Dunnellon High School is an American secondary school located in Dunnellon, FL. The school serves students from Marion, Levy and Citrus counties. The student population of 1050 is 58% majority and 42% minority.  Dunnellon High School is served by two magnet programs: The Advanced Studies Program and The Power Generation Academy.  The Advanced Studies Program is an academically accelerated program for students in Grades 9–12.  Fifty students in each grade take Honors, Advanced Placement, and Dual Enrollment classes on the DHS campus.  They also are assigned an adult mentor from the Administrative Team and participate in education and college field trips.  The Power Generation Academy allows students to learn about the production of power and energy, from multiple sources.  The program is supported by Duke Energy and is great for students interested in careers in engineering and power generation.

Curriculum
Dunnellon provides education from 9th through 12th Grades.  The school has been approved as an Early College site by the College of Central Florida and currently offers nine Dual Enrollment classes on campus, as well as eleven Advanced Placement courses.

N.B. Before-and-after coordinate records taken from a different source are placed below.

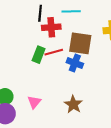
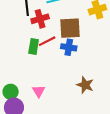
brown star: (73, 104) -> (85, 85), moved

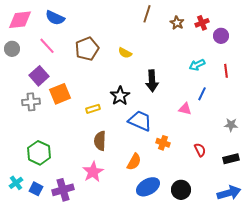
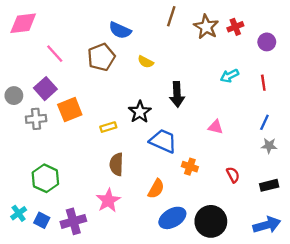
blue semicircle: (55, 18) -> (120, 30), moved
brown star: (177, 23) -> (206, 27), size x1.5
purple circle: (221, 36) -> (267, 42), moved
gray circle: (12, 49) -> (14, 96), moved
blue line: (202, 94) -> (264, 122), moved
black circle: (181, 190) -> (211, 221), size x1.4

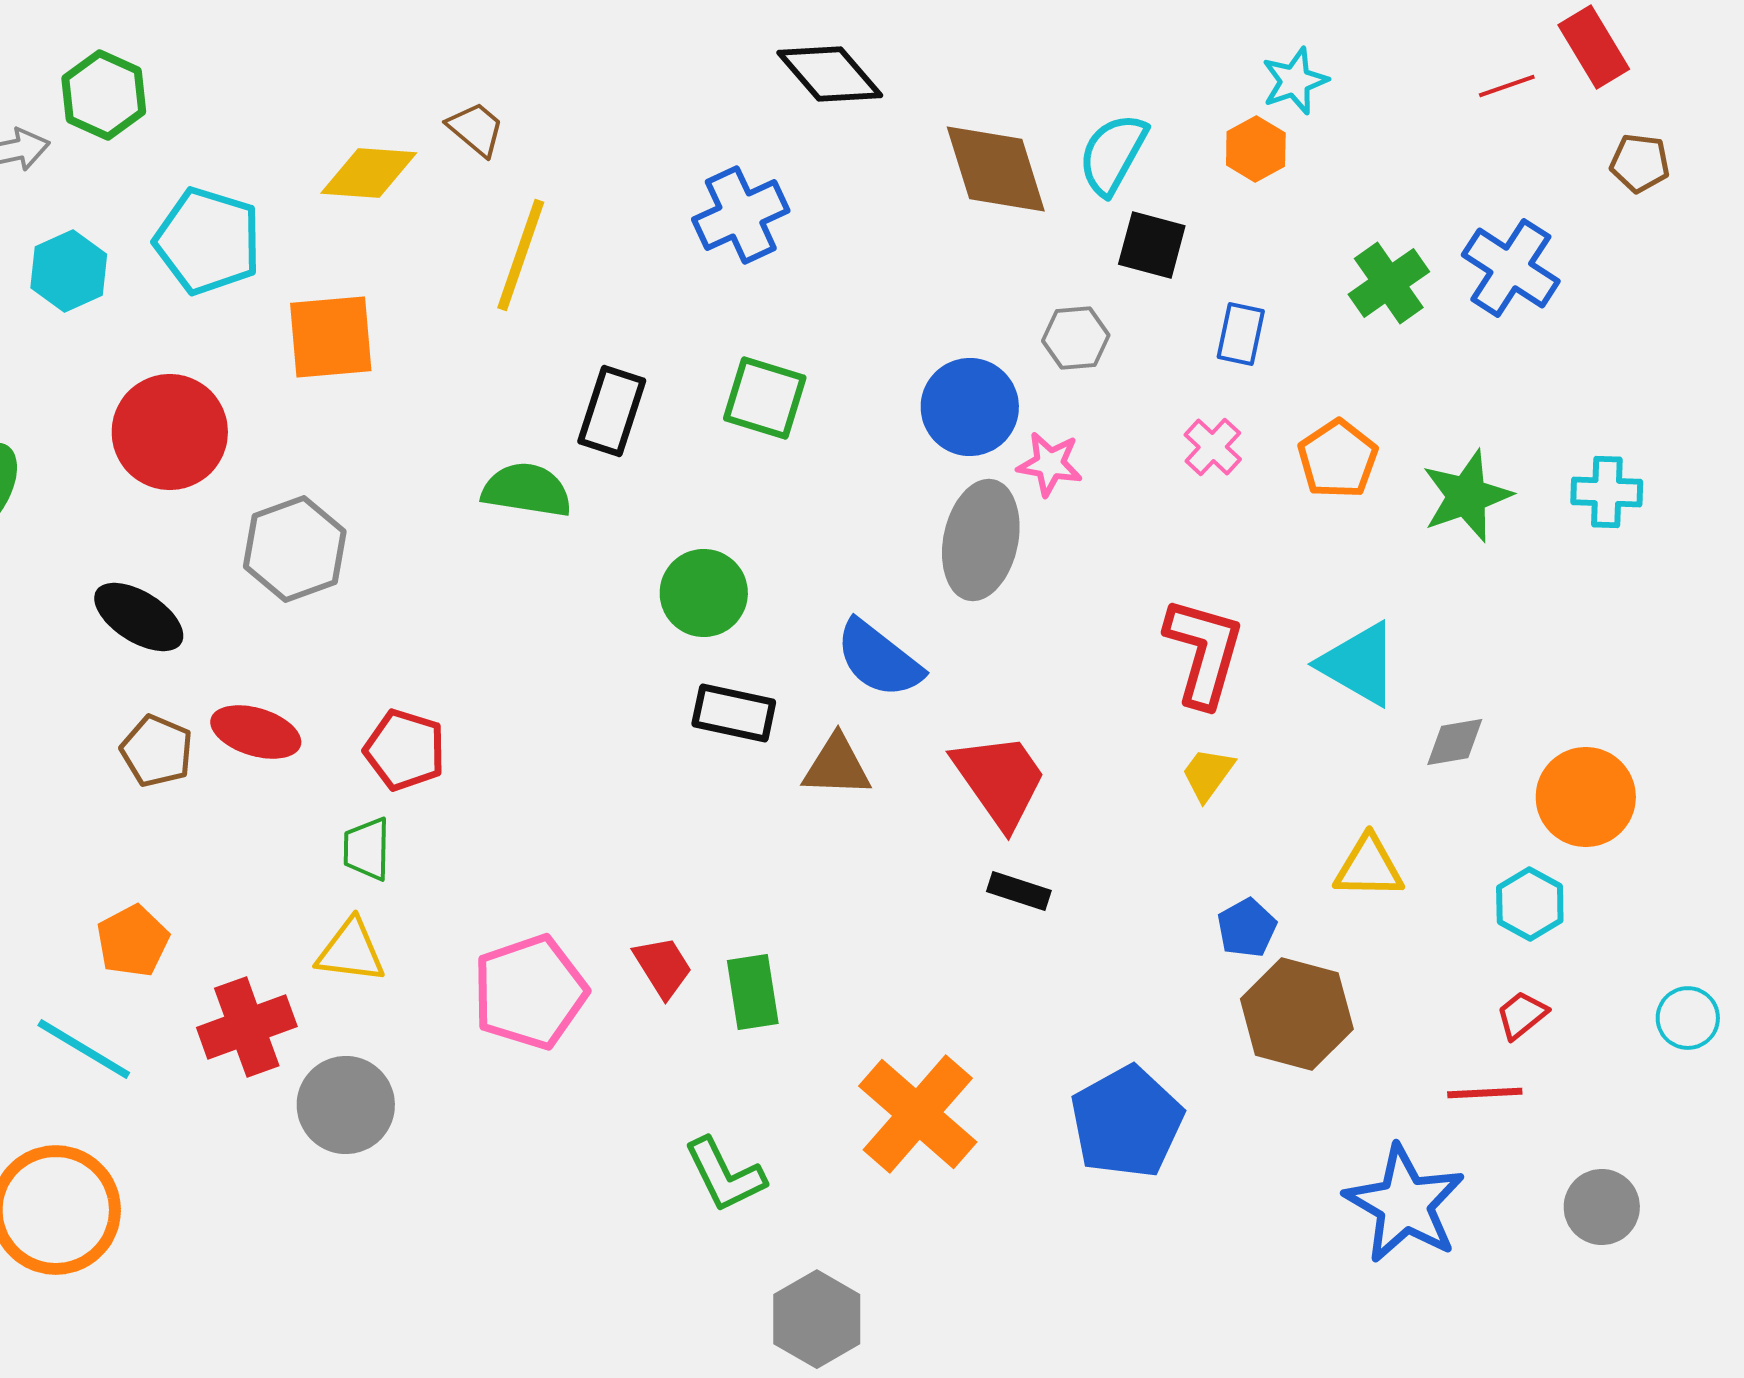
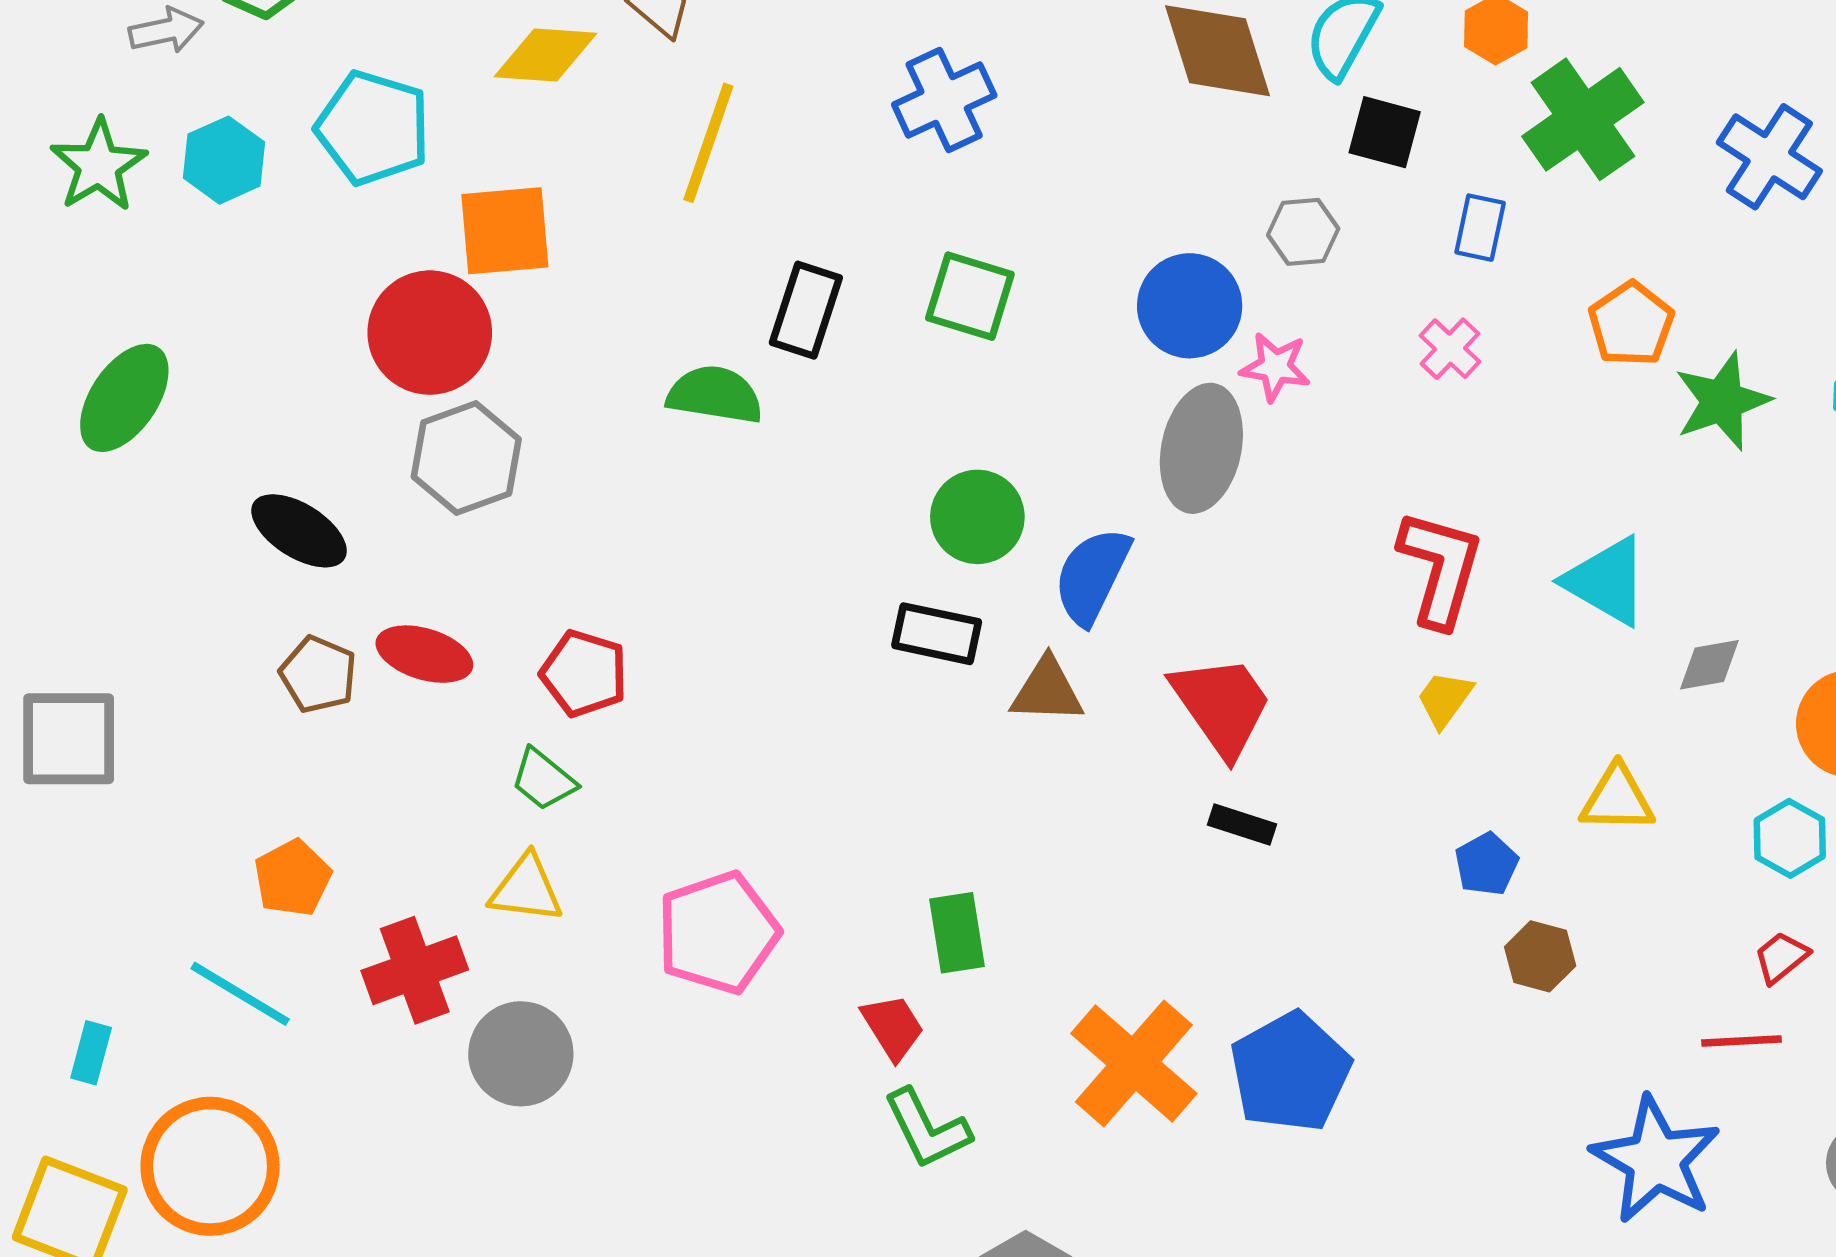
green cross: (1389, 283) -> (1583, 119), moved, size x1.4
red circle: (170, 432) -> (430, 333), moved
orange pentagon: (1338, 459) -> (1631, 324), moved
green circle: (704, 593) -> (977, 517), moved
blue semicircle: (879, 659) -> (1092, 576), turned 78
green trapezoid: (367, 849) -> (543, 779), turned -52
red trapezoid: (663, 967) -> (893, 1027), moved
brown hexagon: (1297, 1014) -> (1540, 956), size x0.6
blue pentagon: (1127, 1122) -> (1290, 1072), moved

The following vocational programs are also offered: Health Occupations, Administrative Office Tech, Culinary Arts, Agriculture, Building Construction, Early Childhood Education, Digital Video Productions, Power Generation, Game Simulations, Web Design, and Teacher Assisting.  Arts programs in 2-D Art, 3-D Art, Band, Chorus, Guitar, and Theater are also offered.  Washington Post columnist Jay Mathews, in his annual America's Most Challenging High Schools Challenge Index rankings listed Dunnellon High School for the first time in 2015.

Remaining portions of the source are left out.